RE: HAProxy reloads lets old and outdated processes

2016-10-21 Thread Pierre Cheynier
Hi Willy,

Thanks for your answer and sorry for my delay.

First let's clarify again: we are on systemd-based OS (centOS7), so reload is 
done by sending SIGUSR2 to haproxy-systemd-wrapper.
Theoretically, this has absolutely no relation with our current issue (if I 
understand well the way the old process are managed)

This happens on servers with live traffic, but with a reasonable amount of 
connections.

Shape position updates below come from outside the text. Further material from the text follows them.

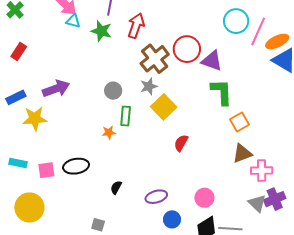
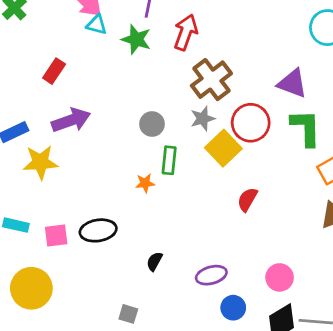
red circle: (187, 49) -> (251, 123), moved
red rectangle: (19, 52) -> (54, 71), moved

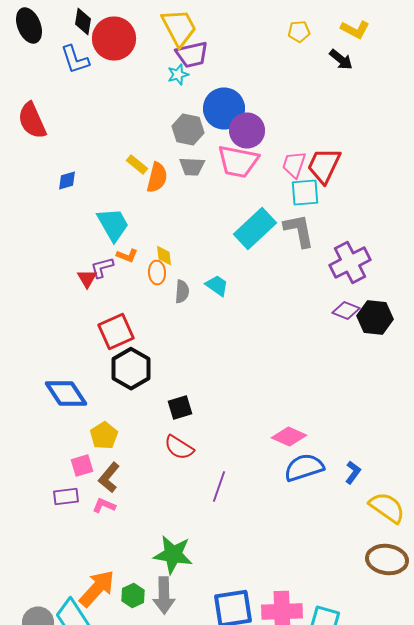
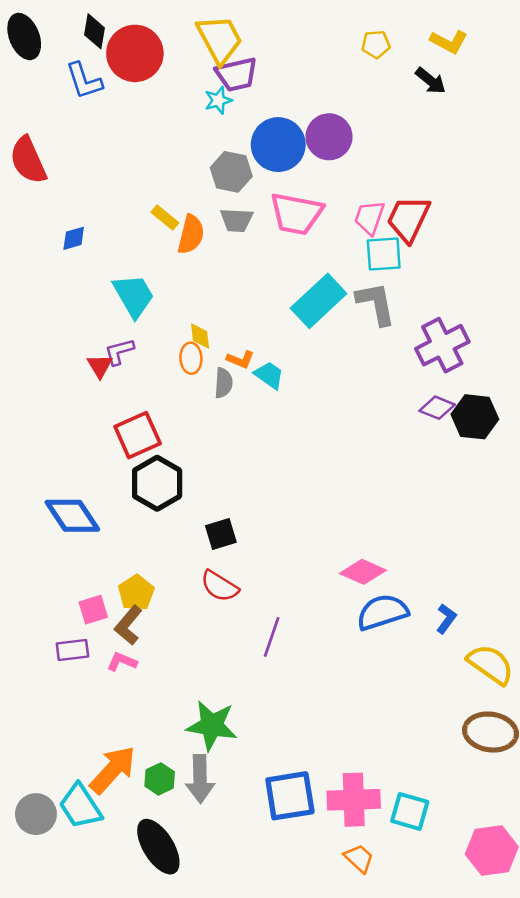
purple circle: (247, 130) -> (329, 137), moved
orange L-shape: (127, 256) -> (240, 359), moved
yellow pentagon: (104, 436) -> (136, 593), moved

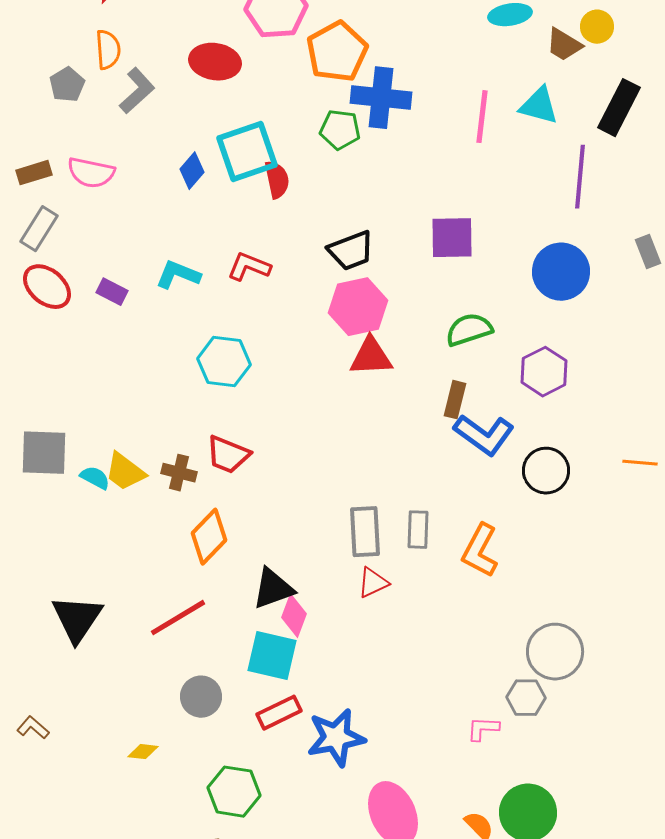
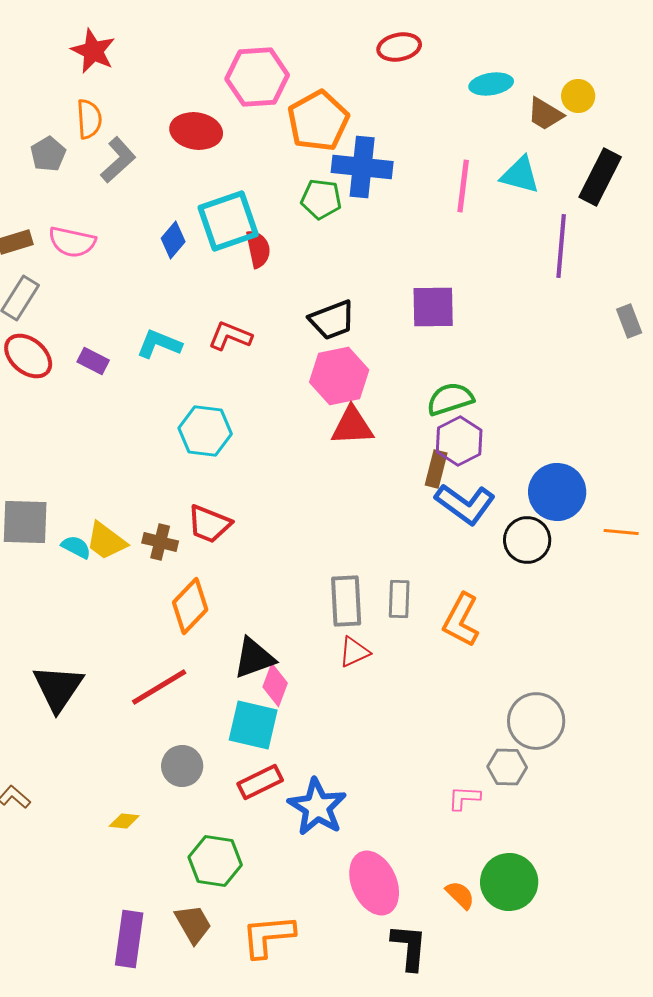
blue circle: (561, 272) -> (557, 492), moved
purple hexagon: (544, 372) -> (459, 441), moved
blue star: (336, 738) -> (317, 807), turned -30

I'm also able to reproduce with no connections, but I've to be a 
bit more aggressive with the reloads frequency (probably because children are 
faster to die).

For me the problem is not that we still have connections or not, it is that in 
this case some old processes are never "aware" that they should die, so they 
continues to listen for incoming requests, thanks to SO_REUSEPORT.

Consequently, you end up with N process listening with different configs.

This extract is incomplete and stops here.